Page images and extracted text:
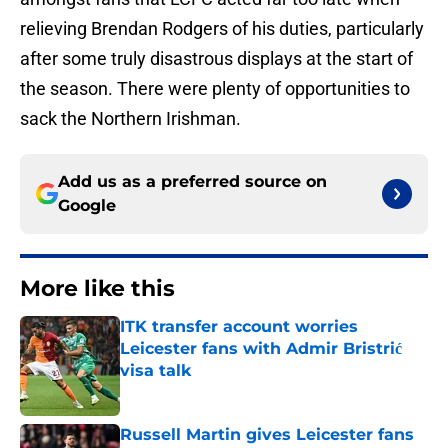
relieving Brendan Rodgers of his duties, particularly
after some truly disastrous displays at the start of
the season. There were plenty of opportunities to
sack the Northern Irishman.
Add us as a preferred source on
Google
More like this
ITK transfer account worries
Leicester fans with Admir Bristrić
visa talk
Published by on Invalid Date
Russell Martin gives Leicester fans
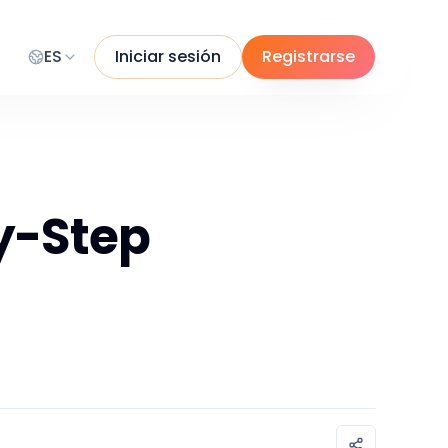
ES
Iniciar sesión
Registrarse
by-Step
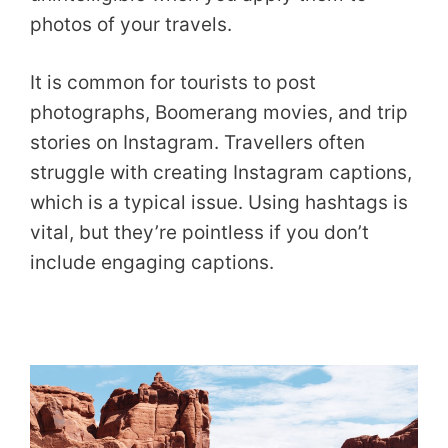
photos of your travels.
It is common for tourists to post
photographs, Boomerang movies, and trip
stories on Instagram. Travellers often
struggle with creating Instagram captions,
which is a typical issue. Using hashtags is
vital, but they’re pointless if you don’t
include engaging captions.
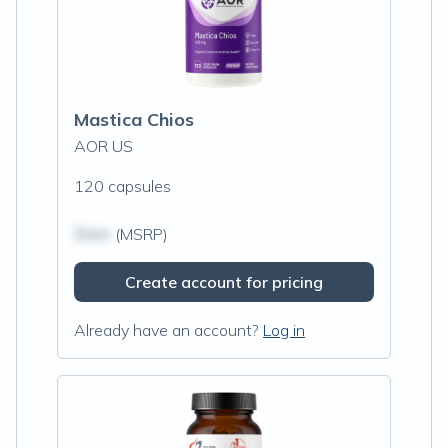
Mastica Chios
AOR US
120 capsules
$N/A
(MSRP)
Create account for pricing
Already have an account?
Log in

==

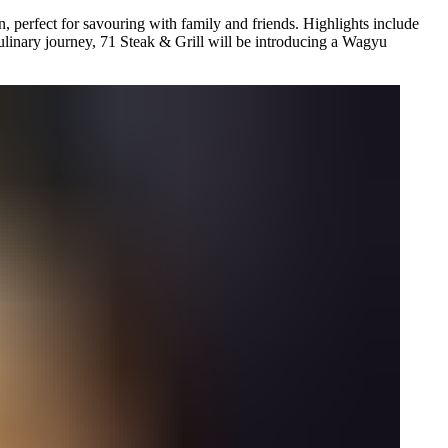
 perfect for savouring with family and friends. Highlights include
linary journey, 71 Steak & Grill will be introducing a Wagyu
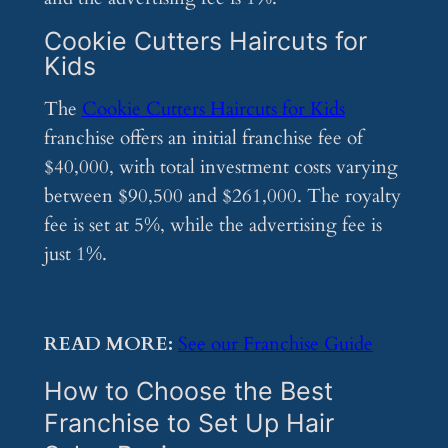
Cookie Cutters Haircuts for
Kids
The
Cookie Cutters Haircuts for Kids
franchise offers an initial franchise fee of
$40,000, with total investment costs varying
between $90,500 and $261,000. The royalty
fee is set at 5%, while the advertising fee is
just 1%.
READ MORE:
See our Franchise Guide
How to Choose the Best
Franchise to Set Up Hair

TASK DESCRIPTION » Tally the lines of the entries that carry the word "Kids" and say only that number.

WORKED SOLUTION » 2